Cet article a été inséré à la suite de l'adoption, par le Sénat en séance publique, d'un amendement de notre collègue M. Hervé Maurey, qui a reçu un avis favorable de votre commission, le Gouvernement s'en remettant à la sagesse de la Haute Assemblée. Il propose de modifier l'article 75 du code civil afin de supprimer de la liste des articles du code civil dont la lecture doit être faite lors d'un mariage les dispositions de l'article 220 du code civil relatives à la solidarité des époux concernant les dettes contractées pour l'entretien du ménage.

Le premier alinéa de l'article 75 du code civil dispose que l'officier d'état civil, en présence de deux à quatre témoins, fait lecture aux futurs époux des articles 212, 213, du premier alinéa des articles 214 et 215 ainsi que de l'article 371-1 du code civil.

Les articles du code civil faisant l'objet d'une lecture
par l'officier d'état civil lors d'un mariage

Article 212

Les époux se doivent mutuellement respect, fidélité, secours, assistance.

Article 213

Les époux assurent ensemble la direction morale et matérielle de la famille. Ils pourvoient à l'éducation des enfants et préparent leur avenir.

Article 214, premier alinéa

Si les conventions matrimoniales ne règlent pas la contribution des époux aux charges du mariage, ils y contribuent à proportion de leurs facultés respectives.

Article 215, premier alinéa

Les époux s'obligent mutuellement à une communauté de vie.

Article 371-1

L'autorité parentale est un ensemble de droits et de devoirs ayant pour finalité l'intérêt de l'enfant.

Elle appartient aux parents jusqu'à la majorité ou l'émancipation de l'enfant pour le protéger dans sa sécurité, sa santé et sa moralité, pour assurer son éducation et permettre son développement, dans le respect dû à sa personne.

Les parents associent l'enfant aux décisions qui le concernent, selon son âge et son degré de maturité.

Cette obligation a été introduite par l'article 8 de la loi n° 2010-737 du 1er juillet 2010 portant réforme du crédit à la consommation.
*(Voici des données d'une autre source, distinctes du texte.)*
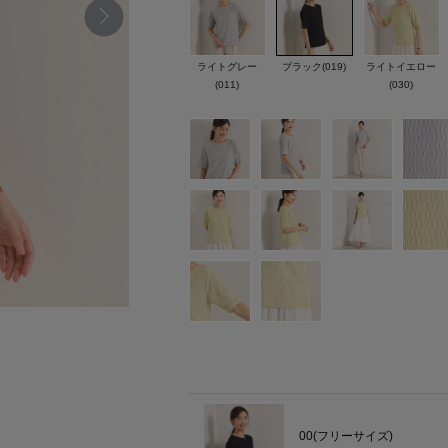
ライトグレー
ブラック(019)
ライトイエロー
(011)
(030)
00(フリーサイズ)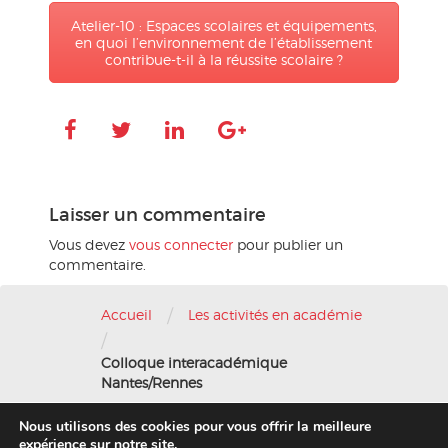
Atelier-10 : Espaces scolaires et équipements,
en quoi l’environnement de l’établissement
contribue-t-il à la réussite scolaire ?
Laisser un commentaire
Vous devez
vous connecter
pour publier un
commentaire.
/
Accueil
Les activités en académie
/
Colloque interacadémique
Nantes/Rennes
Nous utilisons des cookies pour vous offrir la meilleure
Nous contacter
-
Mentions légales
expérience sur notre site.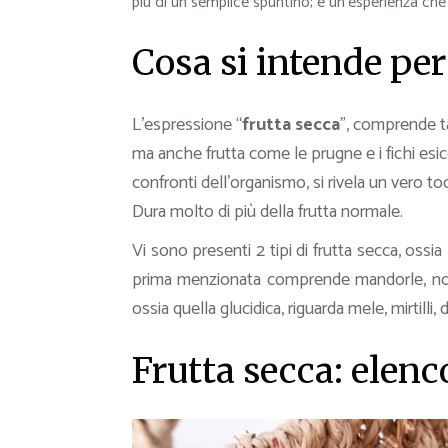
più di un semplice spuntino; è un’esperienza che 
Cosa si intende per
L’espressione “
frutta secca
”, comprende tan
ma anche frutta come le prugne e i fichi esicc
confronti dell’organismo, si rivela un vero t
Dura molto di più della frutta normale.
Vi sono presenti 2 tipi di frutta secca, ossia
prima menzionata comprende mandorle, no
ossia quella glucidica, riguarda mele, mirtilli, 
Frutta secca: elenc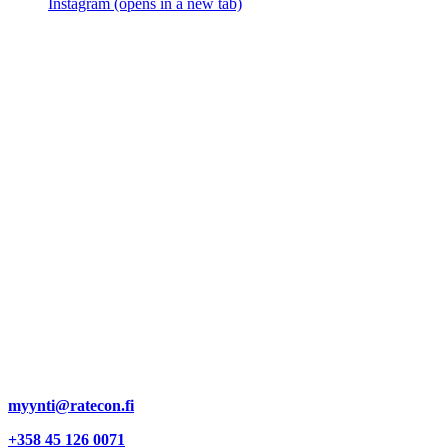
Instagram (opens in a new tab)
TUOTTEET
PALVELUT
SIVUT
LAKISIVUT
JA
Asennus
Meistä
Evästekäytäntö
RATKAISUT
Huolto ja
Ajankohtaista
Tietosuojalausunt
Alueturvallisuus
korjaus
Yhteystiedot
Liikenneturvallisuus
Konepajavalmistus
Yhteydenotto
Taitorakenteet
Konsultointi
Työpaikat
Kuljetus
Ratecon Oy
Luhtajoki
Kempele
Y-tunnus: 2034667-4
Päätoimipaikka / Konepaja
Toimipiste
Hämeenlinnantie 50
Teppolantie 108
01810 Luhtajoki
90440 Kempele
Myynti
myynti@ratecon.fi
+358 45 126 0071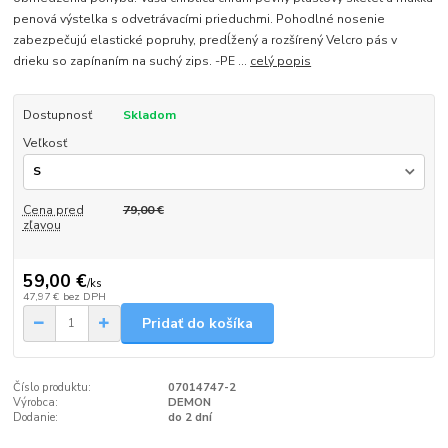
penová výstelka s odvetrávacími prieduchmi. Pohodlné nosenie
zabezpečujú elastické popruhy, predĺžený a rozšírený Velcro pás v
drieku so zapínaním na suchý zips. -PE ...
celý popis
Dostupnosť
Skladom
Veľkosť
Cena pred
79,00 €
zľavou
59,00 €
/
ks
47,97 €
bez DPH
Pridať do košíka
Číslo produktu:
07014747-2
Výrobca:
DEMON
Dodanie:
do 2 dní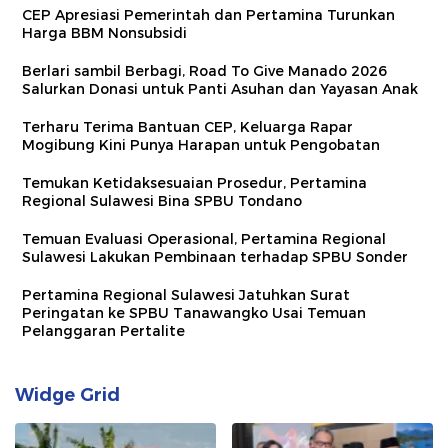
CEP Apresiasi Pemerintah dan Pertamina Turunkan
Harga BBM Nonsubsidi
Berlari sambil Berbagi, Road To Give Manado 2026
Salurkan Donasi untuk Panti Asuhan dan Yayasan Anak
Terharu Terima Bantuan CEP, Keluarga Rapar
Mogibung Kini Punya Harapan untuk Pengobatan
Temukan Ketidaksesuaian Prosedur, Pertamina
Regional Sulawesi Bina SPBU Tondano
Temuan Evaluasi Operasional, Pertamina Regional
Sulawesi Lakukan Pembinaan terhadap SPBU Sonder
Pertamina Regional Sulawesi Jatuhkan Surat
Peringatan ke SPBU Tanawangko Usai Temuan
Pelanggaran Pertalite
Widge Grid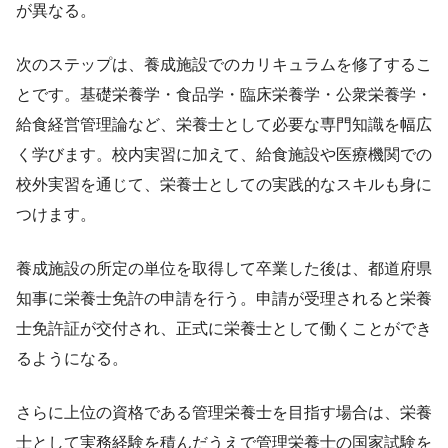
が異なる。
次のステップは、養成施設でのカリキュラムを修了するこ
とです。基礎栄養学・食品学・臨床栄養学・公衆栄養学・
給食経営管理論など、栄養士として必要な専門知識を幅広
く学びます。校内実習に加えて、給食施設や医療機関での
校外実習を通じて、栄養士としての実践的なスキルも身に
つけます。
養成施設の所定の単位を取得して卒業した後は、都道府県
知事に栄養士免許の申請を行う。申請が受理されると栄養
士免許証が交付され、正式に栄養士として働くことができ
るようになる。
さらに上位の資格である管理栄養士を目指す場合は、栄養
士として実務経験を積んだうえで管理栄養士の国家試験を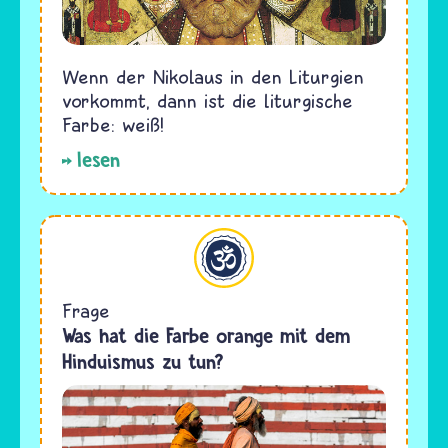
Wenn der Nikolaus in den Liturgien
vorkommt, dann ist die liturgische
Farbe: weiß!
lesen
Hinduismus
Frage
Was hat die Farbe orange mit dem
Hinduismus zu tun?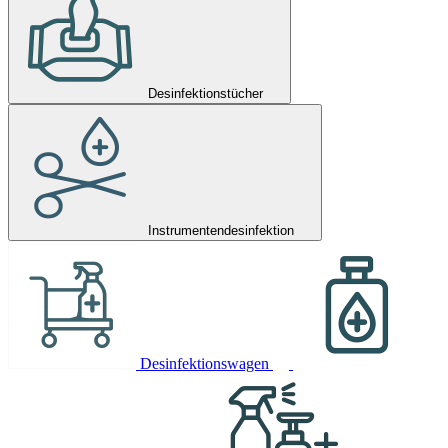
Desinfektionstücher
Instrumentendesinfektion
Desinfektionswagen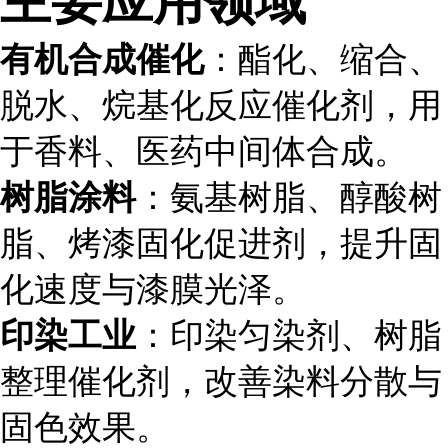
有机合成催化
：酯化、缩合、
脱水、烷基化反应催化剂，用
于香料、医药中间体合成。
树脂涂料
：氨基树脂、醇酸树
脂、烤漆固化促进剂，提升固
化速度与漆膜光泽。
印染工业
：印染匀染剂、树脂
整理催化剂，改善染料分散与
固色效果。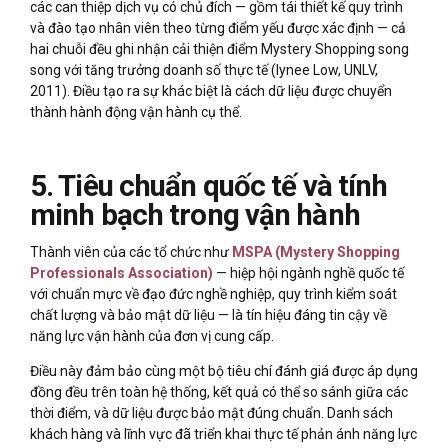
các can thiệp dịch vụ có chủ đích — gồm tái thiết kế quy trình
và đào tạo nhân viên theo từng điểm yếu được xác định — cả
hai chuỗi đều ghi nhận cải thiện điểm Mystery Shopping song
song với tăng trưởng doanh số thực tế (Iynee Low, UNLV,
2011). Điều tạo ra sự khác biệt là cách dữ liệu được chuyển
thành hành động vận hành cụ thể.
5. Tiêu chuẩn quốc tế và tính
minh bạch trong vận hành
Thành viên của các tổ chức như
MSPA (Mystery Shopping
Professionals Association)
— hiệp hội ngành nghề quốc tế
với chuẩn mực về đạo đức nghề nghiệp, quy trình kiểm soát
chất lượng và bảo mật dữ liệu — là tín hiệu đáng tin cậy về
năng lực vận hành của đơn vị cung cấp.
Điều này đảm bảo cùng một bộ tiêu chí đánh giá được áp dụng
đồng đều trên toàn hệ thống, kết quả có thể so sánh giữa các
thời điểm, và dữ liệu được bảo mật đúng chuẩn. Danh sách
khách hàng và lĩnh vực đã triển khai thực tế phản ánh năng lực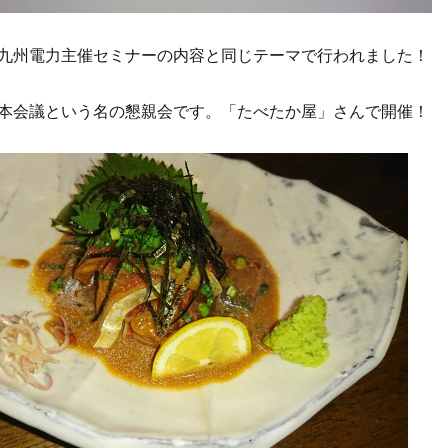
九州電力主催セミナーの内容と同じテーマで行われました！
本会議という名の懇親会です。「たべたか屋」さんで開催！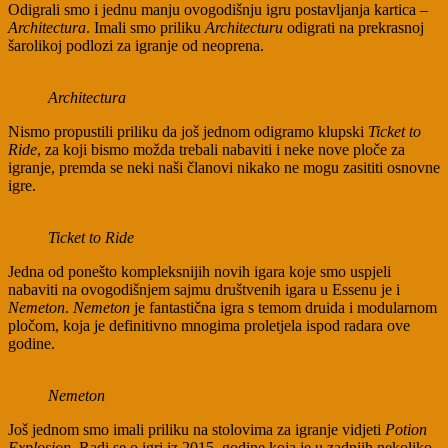
Odigrali smo i jednu manju ovogodišnju igru postavljanja kartica –
Architectura
. Imali smo priliku
Architecturu
odigrati na prekrasnoj
šarolikoj podlozi za igranje od neoprena.
Architectura
Nismo propustili priliku da još jednom odigramo klupski
Ticket to
Ride
, za koji bismo možda trebali nabaviti i neke nove ploče za
igranje, premda se neki naši članovi nikako ne mogu zasititi osnovne
igre.
Ticket to Ride
Jedna od ponešto kompleksnijih novih igara koje smo uspjeli
nabaviti na ovogodišnjem sajmu društvenih igara u Essenu je i
Nemeton
.
Nemeton
je fantastična igra s temom druida i modularnom
pločom, koja je definitivno mnogima proletjela ispod radara ove
godine.
Nemeton
Još jednom smo imali priliku na stolovima za igranje vidjeti
Potion
Explosion
. Radi se o igri iz 2015. godine koja je u zadnjih nekoliko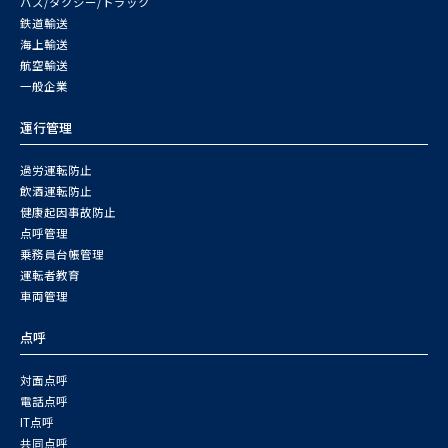
バス/タクシー/トラック
鉄道輸送
海上輸送
航空輸送
一般企業
運行管理
過労運転防止
飲酒運転防止
健康起因事故防止
点呼管理
乗務員台帳管理
運転者教育
車両管理
点呼
対面点呼
電話点呼
IT点呼
共同点呼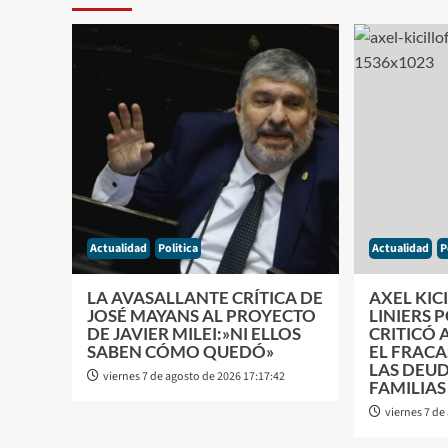
Actualidad
Politica
Actualidad
P
LA AVASALLANTE CRÍTICA DE
AXEL KIC
JOSÉ MAYANS AL PROYECTO
LINIERS 
DE JAVIER MILEI:»NI ELLOS
CRITICÓ 
SABEN CÓMO QUEDÓ»
EL FRACA
LAS DEUD
viernes 7 de agosto de 2026 17:17:42
FAMILIAS
viernes 7 de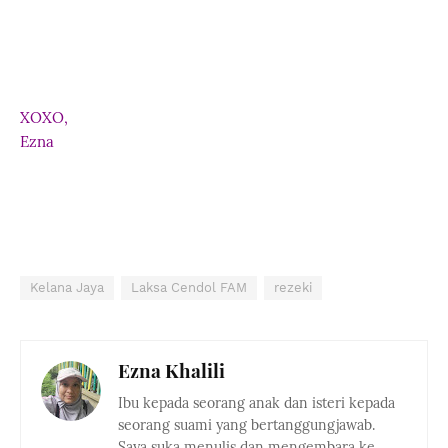
XOXO,
Ezna
Kelana Jaya
Laksa Cendol FAM
rezeki
Ezna Khalili
Ibu kepada seorang anak dan isteri kepada
seorang suami yang bertanggungjawab.
Saya suka menulis dan mengembara ke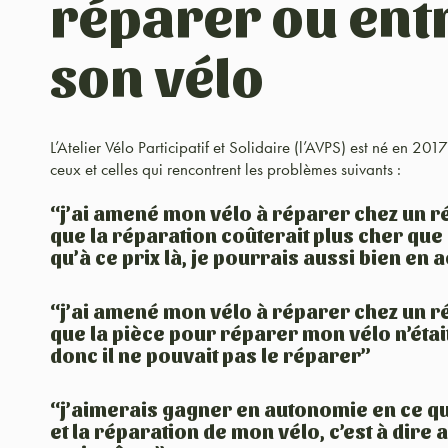
réparer ou ent
son vélo
L’Atelier Vélo Participatif et Solidaire (l’AVPS) est né en 20
ceux et celles qui rencontrent les problèmes suivants :
“j’ai amené mon vélo à réparer chez un ré
que la réparation coûterait plus cher que 
qu’à ce prix là, je pourrais aussi bien en 
“j’ai amené mon vélo à réparer chez un ré
que la pièce pour réparer mon vélo n’était
donc il ne pouvait pas le réparer”
“j’aimerais gagner en autonomie en ce qu
et la réparation de mon vélo, c’est à dire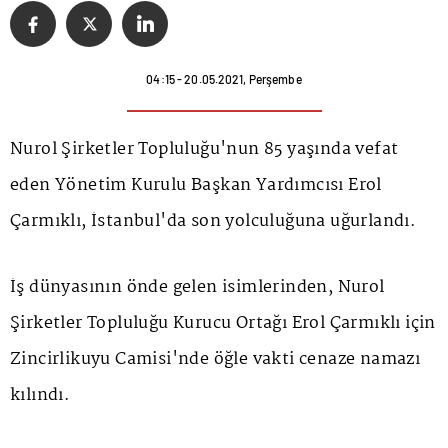
04:15 - 20.05.2021, Perşembe
Nurol Şirketler Topluluğu'nun 85 yaşında vefat
eden Yönetim Kurulu Başkan Yardımcısı Erol
Çarmıklı, İstanbul'da son yolculuğuna uğurlandı.
İş dünyasının önde gelen isimlerinden, Nurol
Şirketler Topluluğu Kurucu Ortağı Erol Çarmıklı için
Zincirlikuyu Camisi'nde öğle vakti cenaze namazı
kılındı.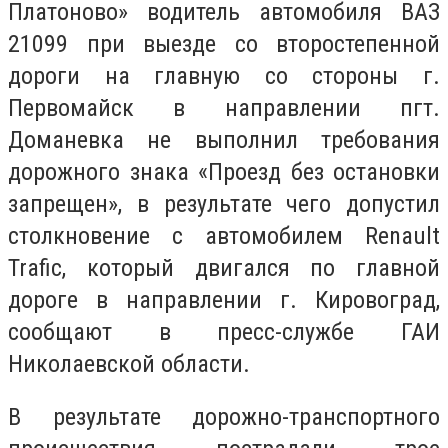
Платоново» водитель автомобиля ВАЗ
21099 при выезде со второстепенной
дороги на главную со стороны г.
Первомайск в направлении пгт.
Доманевка не выполнил требования
дорожного знака «Проезд без остановки
запрещен», в результате чего допустил
столкновение с автомобилем Renault
Trafic, который двигался по главной
дороге в направлении г. Кировоград,
сообщают в пресс-службе ГАИ
Николаевской области.
В результате дорожно-транспортного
Introduite par l'Assemblée nationale, la lecture des dispositions de l'article 220 du code civil était guidée par le souci d'assurer, comme l'avait relevé notre collègue M. Philippe Dominati, « une information pleine et entière des époux au regard des engagements contractés par l'un d'entre eux seulement et qui pourraient être opposés à l'autre par le créancier qui s'en prévaut. »7(*)

Comme l'a également relevé notre collègue M. Jean-Pierre Michel, les maires ont été de plus en plus nombreux à considérer que la lecture de cet article était longue, fastidieuse et peu adaptée à la cérémonie du mariage. C'est pourquoi plusieurs propositions de lois8(*) ont été déposées afin de supprimer cette obligation en raison de la faible incidence que peut avoir la lecture de ces dispositions à l'égard des époux.

Cet article a été supprimé en séance publique à l'Assemblée nationale, par un amendement du Gouvernement, qui a reçu un avis défavorable de la commission, au motif que « les modifications à apporter au code civil ont vocation à emprunter un vecteur plus adapté » qu'une loi relative au code général des collectivités territoriales. Ses dispositions figurent aujourd'hui à l'article 4 de la loi n° 2013-404 du 17 mai 2013 ouvrant le mariage aux couples de personnes de même sexe, qui a été introduit par un amendement de notre collègue M. Jean-Pierre Michel, rapporteur de votre commission des lois, puisque ce texte apparaissait comme un vecteur adapté pour procéder à la suppression de la lecture de l'article 220 du code civil lors des cérémonies matrimoniales.

Votre commission maintient la suppression de l'article 35.


* 7 Rapport n° 538 (2009-2010) de M. Philippe Dominati, fait au nom de la commission spéciale, déposé le 9 juin 2010, sur le projet de loi portant réforme du crédit à la consommation.

* 8 Proposition de loi n° 81 (2011-2012) visant à modifier l'obligation de lecture des articles 220 et 371-1 du code civil lors des cérémonies de mariage de M. Patrice Gélard et plusieurs de ses collègues.